露わになったその顔は、繰り返し動画で見ていた市原とは違った。
真っ直ぐに俺の姿を捕えて、得意げな顔。
むかつく。なんだよそれ。
なんで。
なんで、俺、悔しいって思ってんだよ。
「奏ーっ!!!」
マイクを通さない、市原の地声が響いた。
「上がってこいよ!!!」
もうお前、それやりたかっただけだろ。
そうやったら俺がたまんなくなるの、わかってんのかよ。
まじでなんなのお前、俺のなんなんだよ。
むかついてんだ、俺。
むかついてんのにさ。
目の前がキラキラして明るいんだよ。
手、伸ばしたくなっちゃうんだよ。
「見てるから。行ってこい」
亮人の手が、背中を押す。
「奏っ!!」
ステージから、市原が手を伸ばす。
情けないなあ、俺。
一人じゃなんもできなかった。
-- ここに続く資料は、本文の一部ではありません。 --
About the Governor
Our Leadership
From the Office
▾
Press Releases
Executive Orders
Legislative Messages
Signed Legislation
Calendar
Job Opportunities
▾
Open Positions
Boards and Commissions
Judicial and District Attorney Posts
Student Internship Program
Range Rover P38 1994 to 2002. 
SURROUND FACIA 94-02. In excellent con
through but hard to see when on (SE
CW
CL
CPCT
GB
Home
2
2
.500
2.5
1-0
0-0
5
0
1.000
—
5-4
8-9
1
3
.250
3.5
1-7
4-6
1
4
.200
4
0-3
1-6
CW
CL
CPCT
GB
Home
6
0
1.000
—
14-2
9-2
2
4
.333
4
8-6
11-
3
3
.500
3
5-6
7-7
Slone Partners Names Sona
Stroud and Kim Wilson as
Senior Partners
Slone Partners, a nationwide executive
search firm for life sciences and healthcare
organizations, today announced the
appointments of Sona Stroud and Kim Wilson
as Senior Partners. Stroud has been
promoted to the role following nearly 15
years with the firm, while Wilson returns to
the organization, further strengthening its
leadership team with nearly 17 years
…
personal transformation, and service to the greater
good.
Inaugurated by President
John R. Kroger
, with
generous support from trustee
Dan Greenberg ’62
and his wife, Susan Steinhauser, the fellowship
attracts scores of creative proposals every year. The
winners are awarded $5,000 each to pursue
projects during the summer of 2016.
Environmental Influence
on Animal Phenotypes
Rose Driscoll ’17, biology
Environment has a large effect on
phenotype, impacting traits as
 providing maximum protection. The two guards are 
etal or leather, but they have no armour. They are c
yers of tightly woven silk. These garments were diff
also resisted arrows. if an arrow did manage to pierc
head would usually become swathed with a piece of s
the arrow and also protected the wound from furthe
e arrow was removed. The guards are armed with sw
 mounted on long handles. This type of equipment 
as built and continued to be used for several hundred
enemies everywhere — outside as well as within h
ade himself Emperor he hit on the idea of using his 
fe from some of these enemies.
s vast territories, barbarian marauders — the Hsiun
動けなかった。
亮人がいて市原がいて、それでやっとじゃん。
情けな。
「なーに泣いてんだよ」
あーこれ、涙か。
だから目の前、あんなキラキラしてたんだ。
「……お前、性格わりーよ」
鼻をすすったときのツンっとした痛みが、これが現実だと告げる。
ステージから見下ろす観客席。
注がれる視線。
神だ、王子だと囁かれる声。
「奏がセンターな」
「は!?」
「ほら、曲、始まるよ」
そう言って押し出された背中。
センターって、それはさすがに無理じゃね…!?
~♪~
……あ、この曲。
なにも考えなくても、勝手に体が動く。
リズムをとってる。骨の髄まで刻まれた記憶。
ちらりと後ろに目をやったら、アイツまでなんか泣きそうな顔してて、力が抜けた。
お前はほんっと、いい性格してるよ。
人の心の一番柔らかいところ、ぐさっと、ね。
あの日、俺たちが初めて会った中学二年の夏。
スクールの課題曲で、一番王道のやつ。
かつてミニッツでセンター張ってた俺と、その後ろで踊ってた、見学にきてたお前。
なんで今、無名の大学の学祭でこれ踊ってんだよ、俺たち。
あのときと違うのは、振り返ればお前が見てるってことだ。
市原の期待にも、背中を押してくれた亮人の期待にも、応えたい。
貴重なブラレンのステージ時間、誰にも後悔させたくない。
俺は俺の持てる全部で、みんなの期待に応えたい。
そう思ってるのに、俺の身体はもう言うことを聞かなかった。
久しぶりのダンスが楽しくて、背後から感じる火傷しそうなほどの情熱が胸を滾らせ、もう衝動を止められなかった。
楽しい。ダンスが、ちゃんと楽しい。
どうして俺、今日まで忘れてられたんだろ。
俺が俺じゃなくなるこの感覚。
みんなの目に光が宿る瞬間。
俺はやっぱり、ダンスが好きだ。
まだちゃんとダンスを愛してたんじゃん、俺。